Sebagai organisasi ilegal, Forka telah meresahkan pimpinan dan anggota Tapak Suci Putera Muhammadiyah—salanjutnya disebut Tapak Suci. Bukan hanya bagi Pimda Gresik tetapi juga pimda-pimda lainnya. Misalnya Bojonegoro, Tuban, Mojokerto, dan beberapa daerah lainnya.
Sebab, aspirasinya disalurkan melalui jalur yang menyimpang dari AD/ART organisasi. Misalnya, dengan adanya Forka para kader bisa ujian kenaikan tingkat ke pimda lainnya tanpa rekomendasi dari pimda asal.
Mungkin tujuannya baik, tapi dengan model seperti itu malah menjadikan organisasi yang proses kaderisasisainya berjalan normal seperti tidak berguna.
Oleh karena itu kami sudah menonaktifkan pendirinya dari pelatih di Pimda 025 Gresik. Itu kami lakukan setelah ada pertemuan yang difasilitasi Pimpinan Daerah Muhamamdiyah (PDM) Gresik, tanggal 25 Januari 2021 lalu.

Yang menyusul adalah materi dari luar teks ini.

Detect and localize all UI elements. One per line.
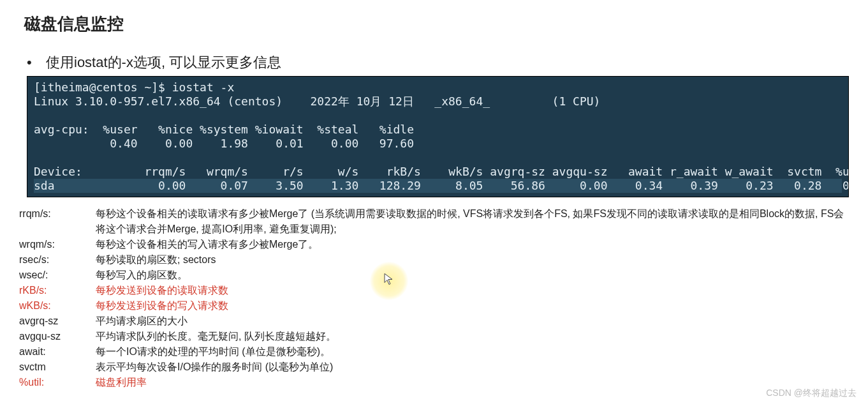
terminal-dev-values: sda 0.00 0.07 3.50 1.30 128.29 8.05 56.8…: [34, 179, 842, 193]
terminal-sysline: Linux 3.10.0-957.el7.x86_64 (centos) 202…: [34, 95, 600, 108]
definition-text: 每秒发送到设备的写入请求数: [96, 298, 849, 314]
terminal-cpu-values: 0.40 0.00 1.98 0.01 0.00 97.60: [34, 137, 414, 150]
definition-row: wKB/s:每秒发送到设备的写入请求数: [19, 298, 849, 314]
definition-text: 每秒这个设备相关的读取请求有多少被Merge了 (当系统调用需要读取数据的时候,…: [96, 206, 849, 237]
bullet-text: 使用iostat的-x选项, 可以显示更多信息: [46, 54, 281, 70]
definition-text: 每秒读取的扇区数; sectors: [96, 252, 849, 268]
definition-label: %util:: [19, 375, 96, 390]
definition-text: 平均请求队列的长度。毫无疑问, 队列长度越短越好。: [96, 329, 849, 344]
bullet-dot: •: [27, 54, 46, 71]
definition-text: 每秒写入的扇区数。: [96, 268, 849, 283]
definition-label: avgqu-sz: [19, 329, 96, 344]
definition-label: wrqm/s:: [19, 237, 96, 252]
definition-text: 每秒发送到设备的读取请求数: [96, 283, 849, 298]
definition-text: 每一个IO请求的处理的平均时间 (单位是微秒毫秒)。: [96, 344, 849, 359]
definition-text: 表示平均每次设备I/O操作的服务时间 (以毫秒为单位): [96, 359, 849, 375]
section-title: 磁盘信息监控: [24, 13, 849, 35]
watermark: CSDN @终将超越过去: [766, 388, 857, 399]
definition-row: avgqu-sz平均请求队列的长度。毫无疑问, 队列长度越短越好。: [19, 329, 849, 344]
definition-row: svctm表示平均每次设备I/O操作的服务时间 (以毫秒为单位): [19, 359, 849, 375]
definition-row: rKB/s:每秒发送到设备的读取请求数: [19, 283, 849, 298]
bullet-line: •使用iostat的-x选项, 可以显示更多信息: [27, 53, 849, 72]
definition-label: wKB/s:: [19, 298, 96, 314]
definition-label: rrqm/s:: [19, 206, 96, 222]
definition-row: rsec/s:每秒读取的扇区数; sectors: [19, 252, 849, 268]
definition-text: 磁盘利用率: [96, 375, 849, 390]
definition-row: await:每一个IO请求的处理的平均时间 (单位是微秒毫秒)。: [19, 344, 849, 359]
definition-text: 平均请求扇区的大小: [96, 314, 849, 329]
definition-label: wsec/:: [19, 268, 96, 283]
definition-label: rKB/s:: [19, 283, 96, 298]
definition-text: 每秒这个设备相关的写入请求有多少被Merge了。: [96, 237, 849, 252]
definition-row: %util:磁盘利用率: [19, 375, 849, 390]
definition-row: wsec/:每秒写入的扇区数。: [19, 268, 849, 283]
terminal-prompt: [itheima@centos ~]$ iostat -x: [34, 80, 234, 94]
definition-label: await:: [19, 344, 96, 359]
terminal-output: [itheima@centos ~]$ iostat -x Linux 3.10…: [27, 76, 849, 197]
definition-row: rrqm/s:每秒这个设备相关的读取请求有多少被Merge了 (当系统调用需要读…: [19, 206, 849, 237]
definition-label: rsec/s:: [19, 252, 96, 268]
terminal-dev-header: Device: rrqm/s wrqm/s r/s w/s rkB/s wkB/…: [34, 165, 849, 178]
definition-row: wrqm/s:每秒这个设备相关的写入请求有多少被Merge了。: [19, 237, 849, 252]
definition-label: avgrq-sz: [19, 314, 96, 329]
definitions-block: rrqm/s:每秒这个设备相关的读取请求有多少被Merge了 (当系统调用需要读…: [19, 206, 849, 390]
terminal-cpu-header: avg-cpu: %user %nice %system %iowait %st…: [34, 123, 414, 136]
definition-label: svctm: [19, 359, 96, 375]
definition-row: avgrq-sz平均请求扇区的大小: [19, 314, 849, 329]
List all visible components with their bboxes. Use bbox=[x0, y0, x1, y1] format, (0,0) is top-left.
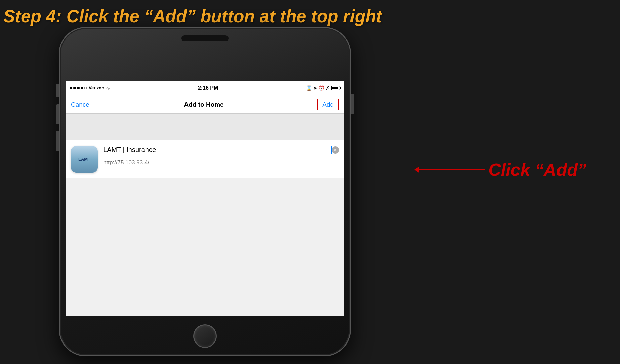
status-time: 2:16 PM bbox=[198, 85, 218, 91]
phone-screen: Verizon ∿ 2:16 PM ⌛ ➤ ⏰ ✗ Cancel Add to … bbox=[66, 81, 344, 316]
volume-down-button bbox=[56, 131, 59, 151]
cancel-button[interactable]: Cancel bbox=[71, 101, 91, 108]
camera-notch bbox=[181, 35, 229, 41]
status-right: ⌛ ➤ ⏰ ✗ bbox=[306, 85, 340, 91]
app-url-field: http://75.103.93.4/ bbox=[103, 159, 339, 166]
app-icon: LAMT bbox=[71, 146, 98, 173]
power-button bbox=[351, 94, 354, 114]
signal-strength bbox=[70, 87, 87, 89]
app-icon-text: LAMT bbox=[78, 157, 90, 162]
signal-dot-4 bbox=[81, 87, 83, 89]
clear-button[interactable]: ✕ bbox=[332, 146, 339, 154]
home-button[interactable] bbox=[193, 324, 217, 348]
text-fields: LAMT | Insurance ✕ http://75.103.93.4/ bbox=[103, 146, 339, 166]
signal-dot-2 bbox=[73, 87, 76, 89]
battery-fill bbox=[332, 87, 338, 89]
signal-dot-1 bbox=[70, 87, 72, 89]
location-icon: ➤ bbox=[313, 85, 317, 91]
silent-switch bbox=[56, 84, 59, 97]
annotation-area: Click “Add” bbox=[418, 160, 586, 180]
gray-separator bbox=[66, 114, 344, 140]
wifi-icon: ∿ bbox=[106, 85, 110, 91]
nav-bar: Cancel Add to Home Add bbox=[66, 95, 344, 114]
phone-body: Verizon ∿ 2:16 PM ⌛ ➤ ⏰ ✗ Cancel Add to … bbox=[59, 27, 351, 356]
nav-title: Add to Home bbox=[184, 101, 224, 108]
app-name-field[interactable]: LAMT | Insurance ✕ bbox=[103, 146, 339, 156]
volume-up-button bbox=[56, 104, 59, 124]
carrier-name: Verizon bbox=[89, 85, 104, 90]
status-left: Verizon ∿ bbox=[70, 85, 110, 91]
bluetooth-icon: ✗ bbox=[326, 85, 330, 91]
alarm-icon: ⏰ bbox=[319, 85, 324, 91]
arrow-line bbox=[418, 169, 485, 170]
step-title: Step 4: Click the “Add” button at the to… bbox=[3, 6, 382, 26]
content-area: LAMT LAMT | Insurance ✕ http://75.103.93… bbox=[66, 140, 344, 178]
status-bar: Verizon ∿ 2:16 PM ⌛ ➤ ⏰ ✗ bbox=[66, 81, 344, 95]
app-name-text: LAMT | Insurance bbox=[103, 146, 331, 154]
battery-indicator bbox=[331, 86, 340, 90]
lock-rotate-icon: ⌛ bbox=[306, 85, 312, 91]
click-add-label: Click “Add” bbox=[488, 160, 586, 180]
signal-dot-5 bbox=[84, 87, 87, 89]
add-button[interactable]: Add bbox=[317, 99, 339, 110]
signal-dot-3 bbox=[77, 87, 80, 89]
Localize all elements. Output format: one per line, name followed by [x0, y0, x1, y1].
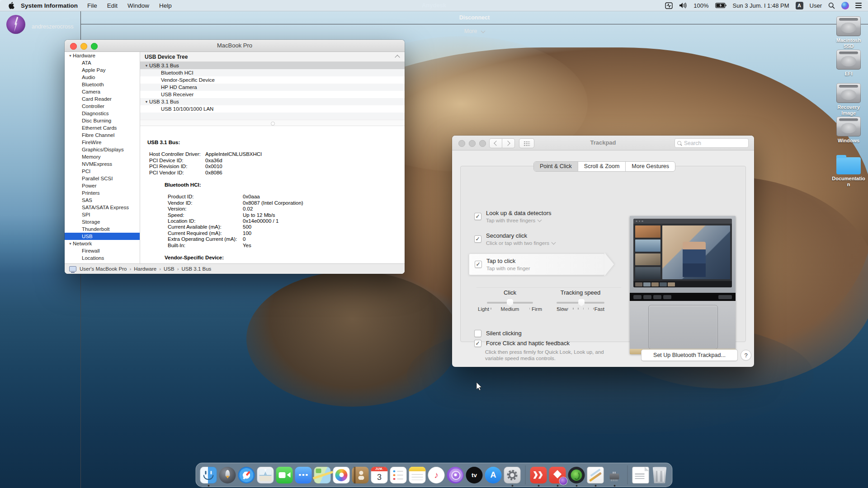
collapse-chevron-icon[interactable]	[395, 55, 400, 60]
checkbox-secondary-click[interactable]	[474, 235, 481, 243]
sidebar-item-graphics-displays[interactable]: Graphics/Displays	[65, 146, 140, 153]
tree-row-bluetooth-hci[interactable]: Bluetooth HCI	[140, 69, 405, 76]
desktop-icon-recovery-image[interactable]: Recovery Image	[831, 83, 866, 116]
menu-bar-clock[interactable]: Sun 3 Jum. I 1:48 PM	[733, 2, 789, 9]
sidebar-item-usb[interactable]: USB	[65, 233, 140, 240]
tree-row-usb-10-100-1000-lan[interactable]: USB 10/100/1000 LAN	[140, 105, 405, 113]
sidebar-item-firewire[interactable]: FireWire	[65, 139, 140, 146]
window-titlebar[interactable]: Trackpad	[452, 136, 754, 150]
sidebar-item-thunderbolt[interactable]: Thunderbolt	[65, 225, 140, 233]
dock-icon-finder[interactable]	[200, 467, 217, 483]
checkbox-look-up-data-detectors[interactable]	[474, 213, 481, 220]
disclosure-triangle-icon[interactable]: ▼	[68, 240, 73, 248]
pane-splitter[interactable]	[140, 120, 405, 126]
sidebar-item-diagnostics[interactable]: Diagnostics	[65, 110, 140, 117]
dock-icon-messages[interactable]	[295, 467, 312, 483]
desktop-icon-macintosh-ssd[interactable]: Macintosh SSD	[831, 16, 866, 49]
sidebar-item-firewall[interactable]: Firewall	[65, 247, 140, 254]
gesture-setting[interactable]: Click or tap with two fingers	[486, 240, 555, 246]
search-input[interactable]	[683, 140, 746, 147]
gesture-setting[interactable]: Tap with one finger	[486, 266, 530, 271]
dock-icon-document[interactable]	[632, 467, 649, 483]
dock-icon-app-store[interactable]	[485, 467, 502, 483]
sidebar-item-storage[interactable]: Storage	[65, 218, 140, 225]
activity-monitor-icon[interactable]	[665, 2, 673, 9]
option-row-silent-clicking[interactable]: Silent clicking	[474, 330, 522, 337]
tracking-slider-thumb[interactable]	[578, 299, 585, 306]
menu-help[interactable]: Help	[154, 2, 177, 9]
click-pressure-slider[interactable]	[487, 302, 533, 304]
checkbox-silent-clicking[interactable]	[474, 330, 481, 337]
dock-icon-contacts[interactable]	[352, 467, 369, 483]
gesture-row-secondary-click[interactable]: Secondary clickClick or tap with two fin…	[474, 232, 610, 246]
sidebar-item-memory[interactable]: Memory	[65, 153, 140, 160]
tree-row-usb-receiver[interactable]: USB Receiver	[140, 91, 405, 98]
notification-center-icon[interactable]	[855, 3, 862, 8]
sidebar-item-spi[interactable]: SPI	[65, 211, 140, 218]
volume-icon[interactable]	[679, 2, 687, 9]
battery-icon[interactable]	[715, 3, 726, 8]
sidebar-item-bluetooth[interactable]: Bluetooth	[65, 81, 140, 88]
dock-icon-tv[interactable]: tv	[466, 467, 483, 483]
sidebar-item-locations[interactable]: Locations	[65, 254, 140, 262]
disclosure-triangle-icon[interactable]: ▼	[144, 62, 149, 70]
usb-device-tree-header[interactable]: USB Device Tree	[140, 52, 405, 62]
click-slider-thumb[interactable]	[507, 299, 513, 306]
dock-icon-mail[interactable]	[257, 467, 274, 483]
window-titlebar[interactable]: MacBook Pro	[65, 40, 405, 52]
menu-window[interactable]: Window	[123, 2, 154, 9]
disclosure-triangle-icon[interactable]: ▼	[68, 52, 73, 60]
dock-icon-music[interactable]	[428, 467, 445, 483]
disconnect-button[interactable]: Disconnect	[81, 11, 868, 24]
sidebar-item-pci[interactable]: PCI	[65, 168, 140, 175]
menu-edit[interactable]: Edit	[102, 2, 123, 9]
tree-row-hp-hd-camera[interactable]: HP HD Camera	[140, 84, 405, 91]
tree-row-usb-3-1-bus[interactable]: ▼USB 3.1 Bus	[140, 62, 405, 69]
tab-more-gestures[interactable]: More Gestures	[626, 162, 675, 171]
dock-icon-system-tool[interactable]	[606, 467, 623, 483]
active-app-name[interactable]: System Information	[21, 2, 78, 9]
dock-icon-maps[interactable]	[314, 467, 331, 483]
sidebar-item-sata-sata-express[interactable]: SATA/SATA Express	[65, 204, 140, 211]
search-field[interactable]	[675, 138, 749, 148]
sidebar-item-ata[interactable]: ATA	[65, 59, 140, 66]
dock-icon-install-assistant[interactable]	[587, 467, 604, 483]
gesture-row-look-up-data-detectors[interactable]: Look up & data detectorsTap with three f…	[474, 210, 610, 223]
dock-icon-photos[interactable]	[333, 467, 350, 483]
desktop-icon-efi[interactable]: EFI	[831, 50, 866, 77]
desktop-icon-documentation[interactable]: Documentation	[831, 155, 866, 187]
option-row-force-click-and-haptic-feedback[interactable]: Force Click and haptic feedback	[474, 340, 570, 347]
tree-row-usb-3-1-bus[interactable]: ▼USB 3.1 Bus	[140, 98, 405, 105]
tracking-speed-slider[interactable]	[557, 302, 604, 304]
tree-row-vendor-specific-device[interactable]: Vendor-Specific Device	[140, 76, 405, 84]
desktop-icon-windows[interactable]: Windows	[831, 117, 866, 144]
dock-icon-notes[interactable]	[409, 467, 426, 483]
dock-icon-anydesk-session[interactable]	[549, 467, 566, 483]
siri-icon[interactable]	[841, 2, 849, 9]
sidebar-item-network[interactable]: ▼Network	[65, 240, 140, 247]
sidebar-item-controller[interactable]: Controller	[65, 103, 140, 110]
dock-icon-trash[interactable]	[651, 467, 668, 483]
sidebar-item-hardware[interactable]: ▼Hardware	[65, 52, 140, 59]
spotlight-search-icon[interactable]	[828, 2, 835, 9]
input-source-icon[interactable]: A	[796, 2, 803, 9]
gesture-setting[interactable]: Tap with three fingers	[486, 218, 552, 223]
checkbox-force-click-and-haptic-feedback[interactable]	[474, 340, 481, 347]
dock-icon-launchpad[interactable]	[219, 467, 236, 483]
apple-menu-icon[interactable]	[6, 2, 16, 9]
dock-icon-anydesk[interactable]	[530, 467, 547, 483]
disclosure-triangle-icon[interactable]: ▼	[144, 99, 149, 106]
sidebar-item-audio[interactable]: Audio	[65, 74, 140, 81]
checkbox-tap-to-click[interactable]	[475, 261, 482, 268]
sidebar-item-camera[interactable]: Camera	[65, 88, 140, 95]
sidebar-item-sas[interactable]: SAS	[65, 197, 140, 204]
dock-icon-safari[interactable]	[238, 467, 255, 483]
sidebar-item-card-reader[interactable]: Card Reader	[65, 95, 140, 103]
breadcrumb-segment[interactable]: USB 3.1 Bus	[182, 266, 212, 272]
sidebar-item-ethernet-cards[interactable]: Ethernet Cards	[65, 124, 140, 131]
dock-icon-reminders[interactable]	[390, 467, 407, 483]
dock-icon-system-preferences[interactable]	[504, 467, 521, 483]
setup-bluetooth-trackpad-button[interactable]: Set Up Bluetooth Trackpad...	[641, 349, 738, 361]
dock-icon-facetime[interactable]	[276, 467, 293, 483]
sidebar-item-nvmexpress[interactable]: NVMExpress	[65, 160, 140, 168]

Kami berharap ada atensi dari Pimpinan Wilayah II Tapak Suci Putra Muhammadiyah Jawa Timur sehingga segera mengambil tindakan tegas agar Forka—forum kader sabuk biru—itu tidak menjadi duri dalam daging organisasi.
Kader Militan
Jujur harus diakui Forka lahir dari sikap militansi kader, atau kader yang militan. Sebenarnya militansi kader adalah aset organisasi otonom (ortom) Tapak Suci. Mereka merupakan tulang punggung karena memiliki ketangguhan dalam menghadapi hambatan dan tantangan hidup dengan penuh semangat dan berhaluan keras.
Kader militan memiliki peranan sangat penting dalam pengembangan Pencak Silat sebagai seni bela diri asli Indonesia yang dimiliki Muhammadiyah. Tapak Suci adalah salah satu metode pengembangan dakwah amar makruf nahi mungkar.
Sebagai catatan yang disebut kader di Tapak Suci adalah penyandang sabuk biru dan berstatus pelatih. Kader merupakan level kedua. Sedangkan level pertama adalah siswa dengansabuk kuning dan level tertinggi adalah pendekar dengan sabuk hitam.
Dalam perkembangnnya, Tapak Suci telah mampu menunjukkan eksistensinya dengan semakin meluasnya jaringan dakwah yang telah dibangunnya.
Terbukti dengan berdirinya perwakilan Tapak Suci di Asia, Timur Tengah, dan sebagian negara Eropa. Sasaran dakwah Tapak Suci dapat menjangkau semua kategori usia (dini, remaja, dewasa, dan manula), menjadi nilai jual sebagai bidang garap dakwah jika dibandingkan ortom Muhammadiyah lainnya.
Hal itulah yang menjadikan Tapak Suci mampu berkembang pesat seiring dengan perkembangan Muhammadiyah itu sendiri. Bbahkan bisa dibilang selangkah lebih maju dari induknya Muhammadiyah, kika kita berani jujur mengakuinya.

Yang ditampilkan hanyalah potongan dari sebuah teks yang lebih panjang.